WORK TASK: Go to the line holding "biggest returns, and help shape the outcome" in the entries below and write out exactly every line down to and including the line holding "In the Shade of the Quran".

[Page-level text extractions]
____

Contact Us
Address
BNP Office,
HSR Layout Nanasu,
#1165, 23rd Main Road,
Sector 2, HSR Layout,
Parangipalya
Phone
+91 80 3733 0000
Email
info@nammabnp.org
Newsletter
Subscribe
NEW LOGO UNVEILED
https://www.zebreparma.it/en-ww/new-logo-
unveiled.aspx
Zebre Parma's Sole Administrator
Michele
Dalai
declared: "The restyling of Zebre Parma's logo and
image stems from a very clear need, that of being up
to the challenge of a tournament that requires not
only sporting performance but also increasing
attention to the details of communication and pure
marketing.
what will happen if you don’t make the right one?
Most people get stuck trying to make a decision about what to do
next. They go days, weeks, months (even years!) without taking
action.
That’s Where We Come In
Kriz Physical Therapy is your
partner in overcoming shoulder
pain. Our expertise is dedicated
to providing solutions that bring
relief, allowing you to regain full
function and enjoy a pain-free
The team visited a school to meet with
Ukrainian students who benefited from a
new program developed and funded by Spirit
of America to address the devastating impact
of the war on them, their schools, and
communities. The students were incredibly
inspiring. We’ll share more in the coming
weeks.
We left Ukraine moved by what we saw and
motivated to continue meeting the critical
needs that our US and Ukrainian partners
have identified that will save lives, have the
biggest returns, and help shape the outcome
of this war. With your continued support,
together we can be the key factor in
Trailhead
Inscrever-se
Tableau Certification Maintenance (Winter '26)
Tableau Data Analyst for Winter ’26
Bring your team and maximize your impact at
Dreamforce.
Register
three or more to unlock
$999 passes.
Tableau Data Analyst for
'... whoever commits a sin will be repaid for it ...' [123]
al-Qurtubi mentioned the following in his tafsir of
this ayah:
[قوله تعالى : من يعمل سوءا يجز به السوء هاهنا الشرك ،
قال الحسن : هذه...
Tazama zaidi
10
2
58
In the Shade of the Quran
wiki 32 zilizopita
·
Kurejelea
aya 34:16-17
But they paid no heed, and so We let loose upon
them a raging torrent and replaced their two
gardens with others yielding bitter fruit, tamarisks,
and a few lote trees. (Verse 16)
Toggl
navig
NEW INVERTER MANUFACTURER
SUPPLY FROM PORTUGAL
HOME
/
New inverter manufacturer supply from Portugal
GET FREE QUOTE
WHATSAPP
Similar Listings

____

TASK SOLUTION:
biggest returns, and help shape the outcome
of this war. With your continued support,
together we can be the key factor in
Trailhead
Inscrever-se
Tableau Certification Maintenance (Winter '26)
Tableau Data Analyst for Winter ’26
Bring your team and maximize your impact at
Dreamforce.
Register
three or more to unlock
$999 passes.
Tableau Data Analyst for
'... whoever commits a sin will be repaid for it ...' [123]
al-Qurtubi mentioned the following in his tafsir of
this ayah:
[قوله تعالى : من يعمل سوءا يجز به السوء هاهنا الشرك ،
قال الحسن : هذه...
Tazama zaidi
10
2
58
In the Shade of the Quran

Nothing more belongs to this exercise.